ASTHMA AND POVERTY
In terms of human development, poverty means far more than being economically poor. It includes and overlaps with all types of social vulnerability. In addition to those living in absolute economic poverty, there are disadvantaged populations who have relatively little access to health services because of factors including ethnic group, geographical location, gender, education, living conditions, social exclusion and migration.
Poverty and health
Across the countries of the world, poor people and those from disadvantaged social groups face greater exposure to many health threats, and when they fall sick they are much less likely to receive adequate care than those who are not poor and disadvantaged. When they suffer from a long-term chronic disease such as asthma, lack of access to health care is likely to be an ongoing problem.
The goal of health equity is to accelerate health progress among poor and socially excluded groups. Pro-poor approaches can help to achieve this, by ensuring health services give special attention to the needs of the most disadvantaged groups. Asthma guidelines and services can include such approaches.
Finding and addressing disparity
Special efforts need to be made to address barriers to care and increase early and effective treatment for the poorest and most vulnerable communities. It may be useful to consider the following steps, inspired by efforts to address poverty in tuberculosis control.
Step 1: Promote standardised management of asthma
The first step towards ensuring poor and vulnerable groups receive care is having national asthma guidelines with a standardised approach for diagnosis and treatment of all patients.
Step 2: Identify the poor and vulnerable groups in the country
Countries should be monitoring the prevalence of and deaths from asthma over time (for example, in demographic health surveys). If this surveillance includes geographical and socio-economic data, researchers can assess who is suffering from asthma. If access to services and outcomes of asthma care could also be monitored, countries could work out which groups are not getting adequate access and care.
Step 3: Determine which barriers prevent access of the poor and vulnerable groups to services that provide asthma diagnosis and treatment
These are likely to include:
- Economic barriers
- Geographical barriers
- Social and cultural barriers
- Health system barriers
Many poor and vulnerable groups encounter more than one of these overlapping sets of barriers and have greater difficulty in overcoming them than the non-poor. To identify the barriers, it is helpful to consider all of the steps a person has to take from the onset of symptoms to receiving a diagnosis and treatment. Since asthma is a chronic disease, it is necessary to then consider the person’s ongoing access to medicines and care.
Step 4: Assess potential actions to overcome the barriers to access
As asthma is a global challenge, asthma services need to be an integral part of all primary care services. Implementing the Practical Approach to Lung Health (PAL) strategy is one key activity, since it includes asthma diagnosis and care at the primary health care level. By decentralising care according to an integrated and properly resourced strategy, countries should find that patients are less likely to go directly to secondary or tertiary hospitals, or seek out expensive private practitioners.

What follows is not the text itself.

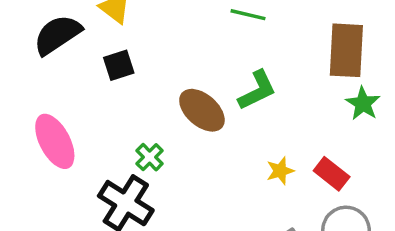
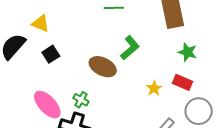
green star: (363, 104) -> (187, 52), moved
pink ellipse: (55, 141) -> (47, 105), moved

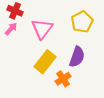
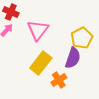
yellow pentagon: (82, 22) -> (82, 38), moved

Step 5: Identity situations and groups that require special consideration
There are some workplaces that can cause or greatly exacerbate asthma, for example, mines, factories and workplaces that involve organic dusts, cleaning products and pollutants. The poor and socially excluded may be more likely to work in these settings where environmental controls are inadequate and where external support is required to highlight and improve conditions. Another issue is indoor air pollution caused by smoke from domestic use of solid fuels, particularly biomass fuels, for cooking and heating. Those most at risk are the most vulnerable, such as the poor, women and young children.

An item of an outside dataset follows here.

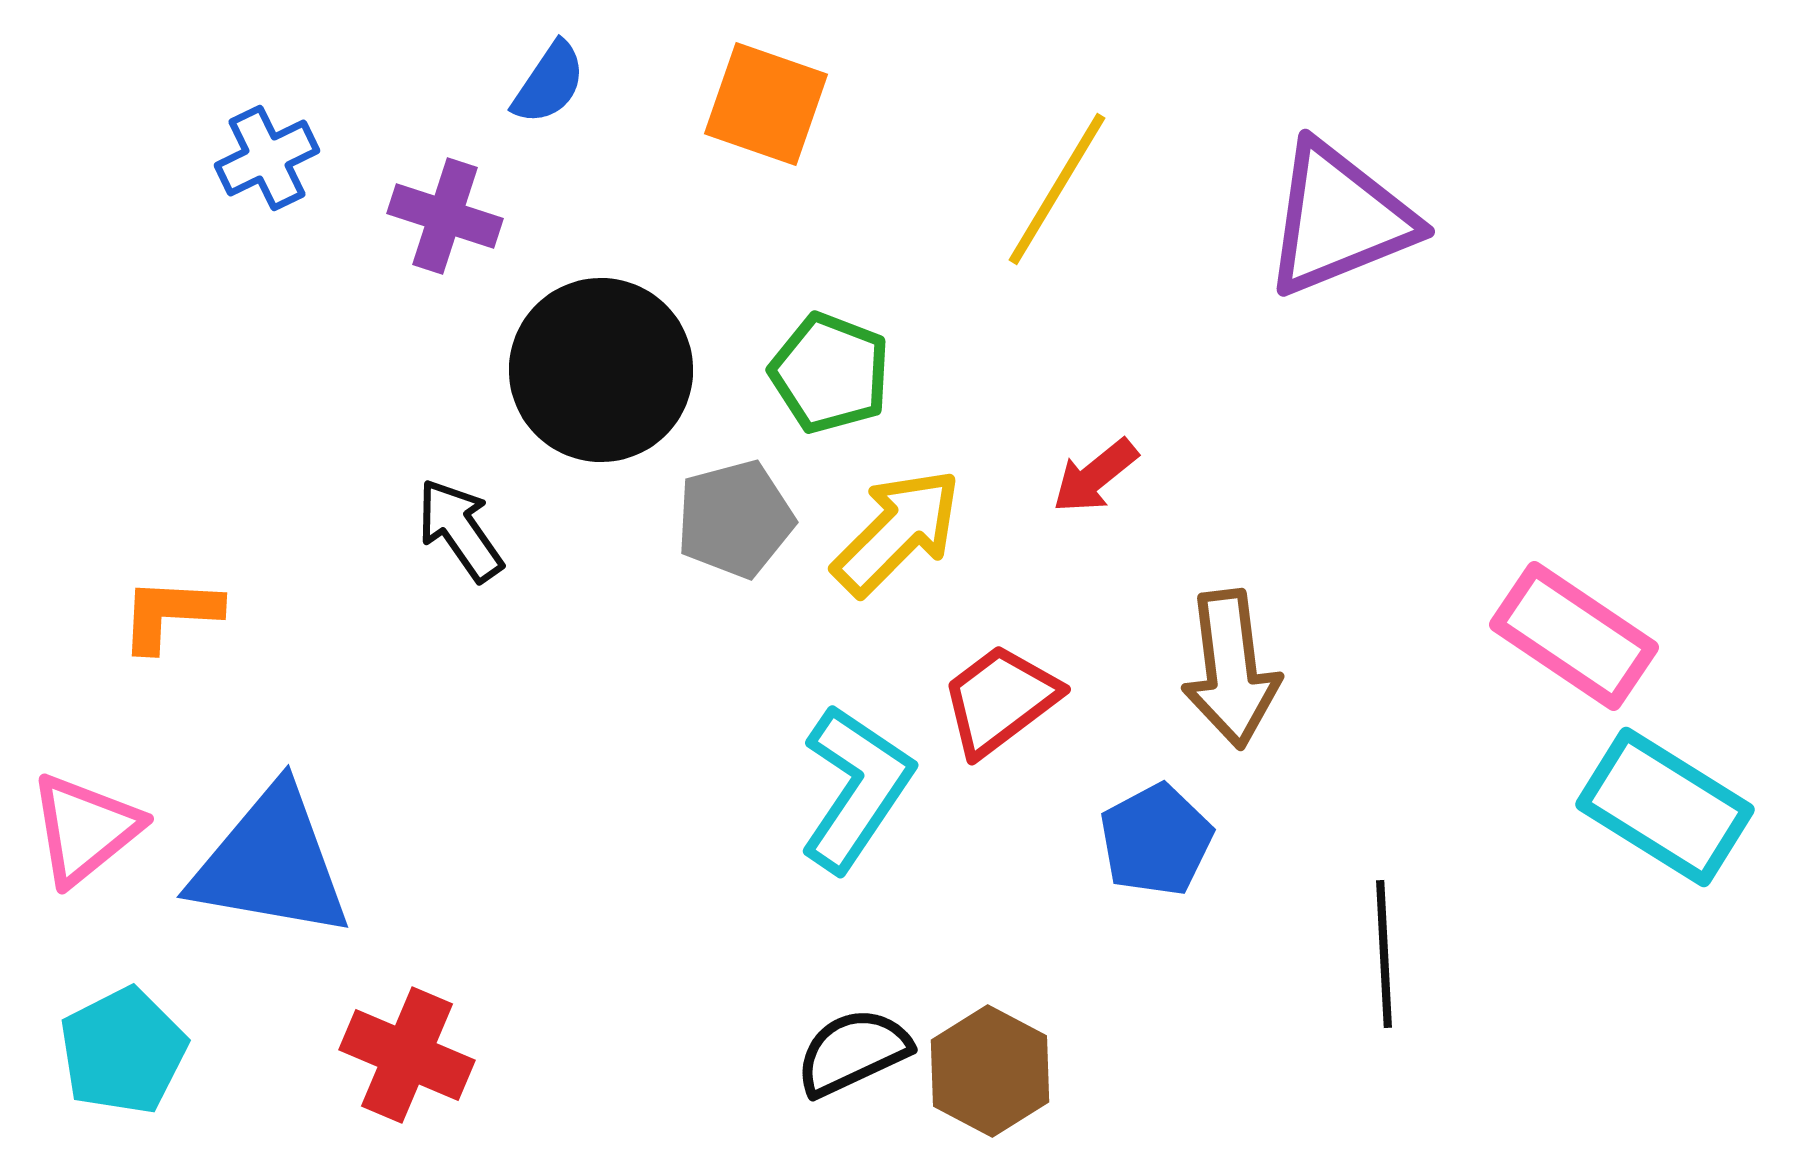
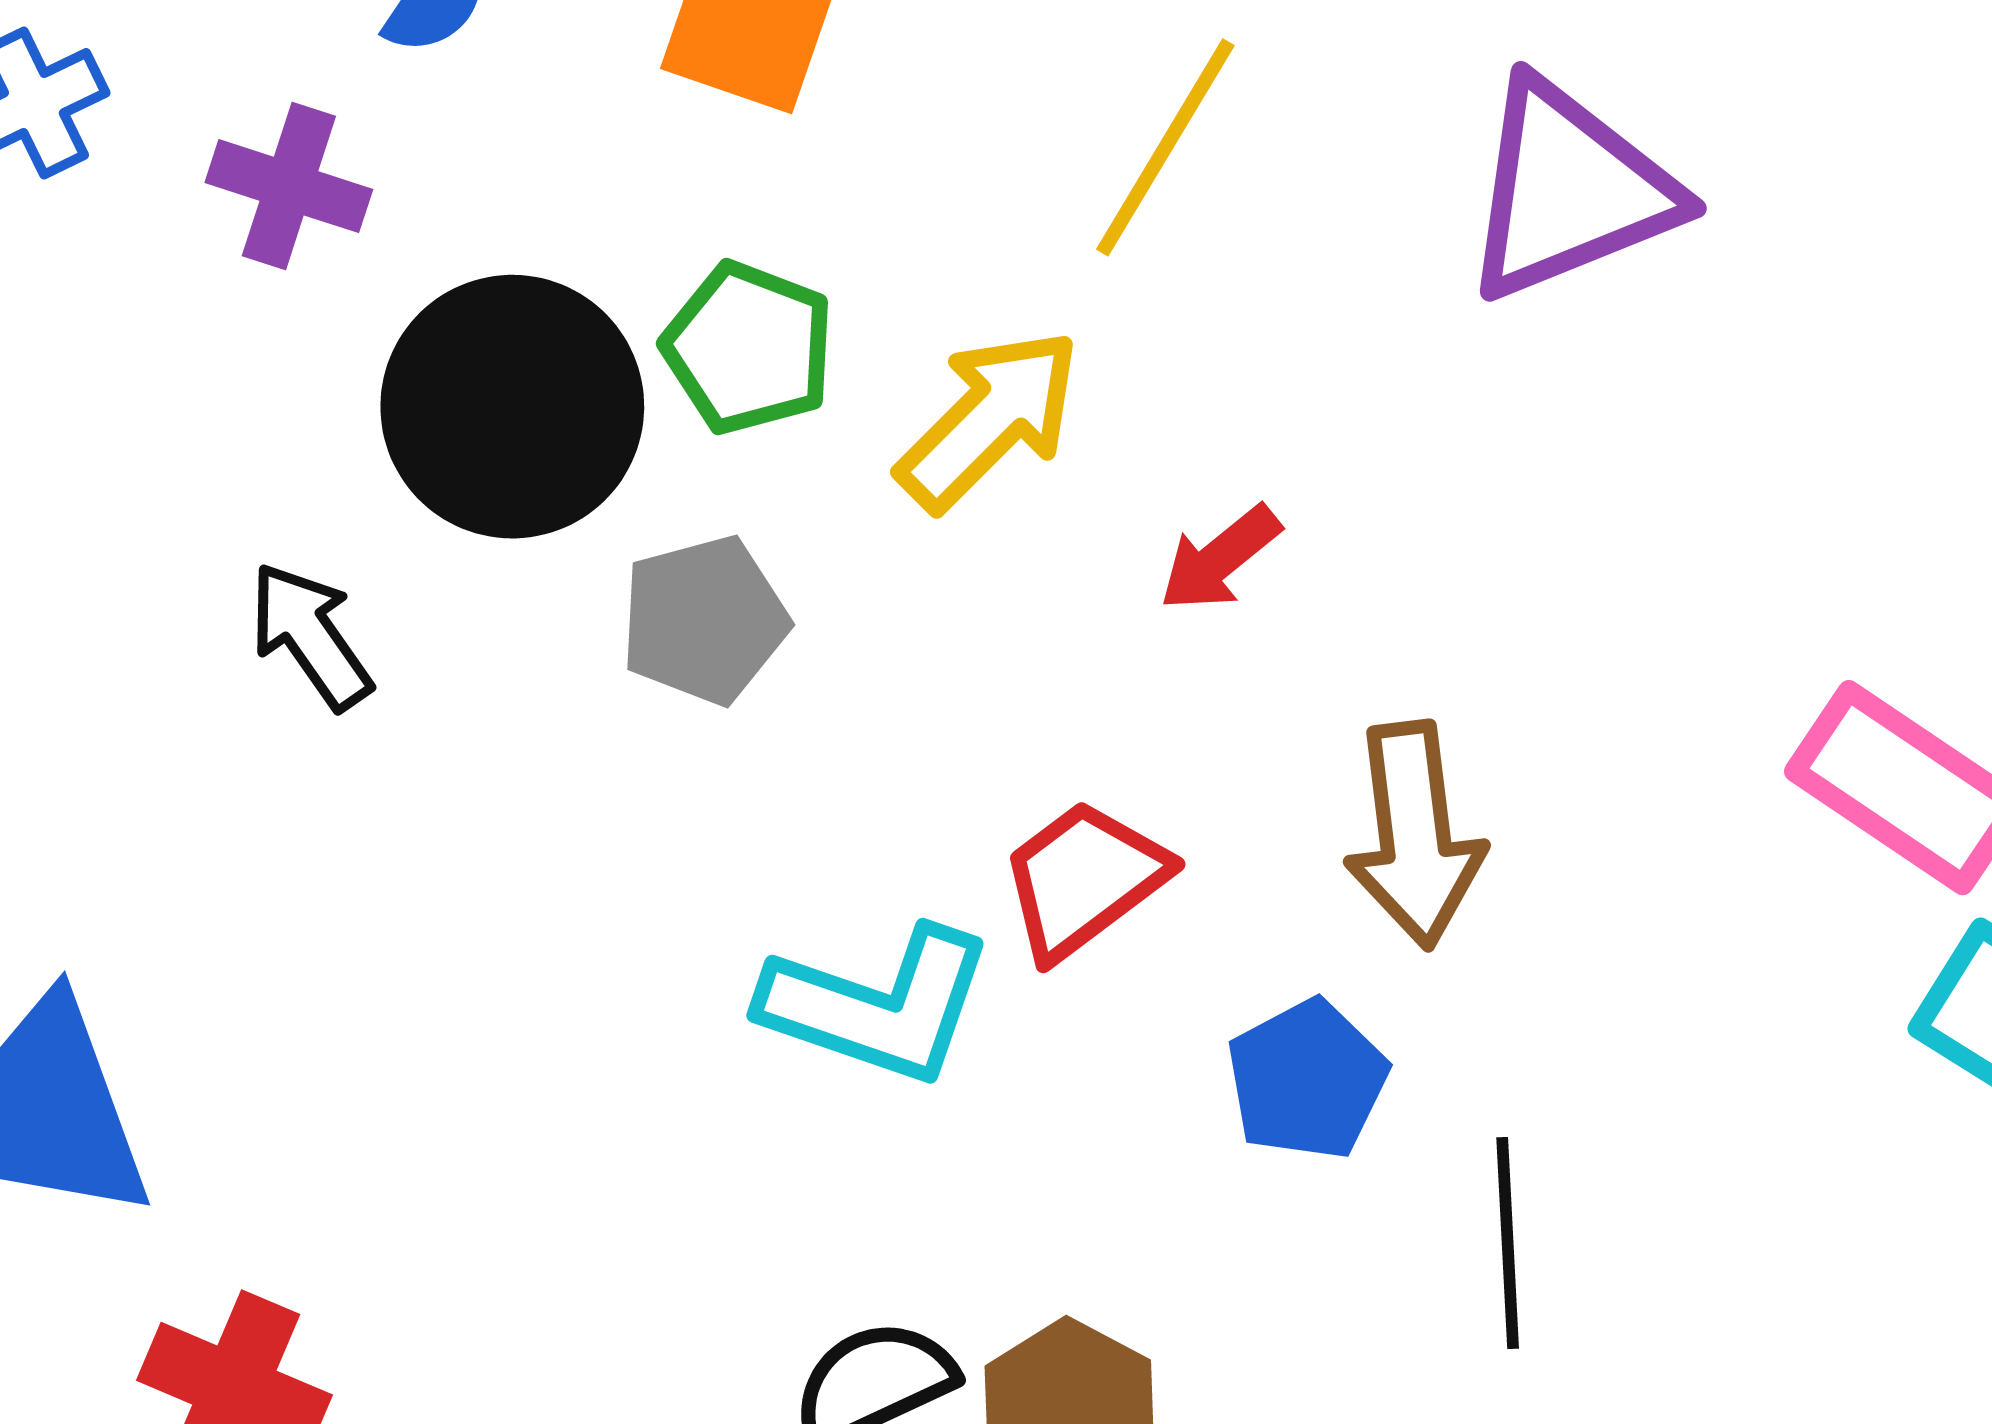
green pentagon: (830, 373) -> (749, 348), moved
yellow arrow: (897, 532) -> (989, 420), moved
cyan L-shape: (856, 788) -> (877, 1005), turned 75
black line: (1384, 954) -> (1508, 1243), moved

Step 6: Include asthma and other respiratory NCDs in discussions about health financing
Health financing in low-income settings is often focused on communicable diseases. Chronic, noncommunicable diseases such as asthma should be included in discussions about financing. When budgeting for asthma, countries should consider evidence-based solutions for overcoming barriers faced by the poor regarding asthma diagnosis, medicines and care.
Step 7: Evaluate the impact of pro-poor measures
Socio-economic questions can be included in asthma prevalence surveys, and periodic studies of care-seeking, use of medicines and services can be conducted.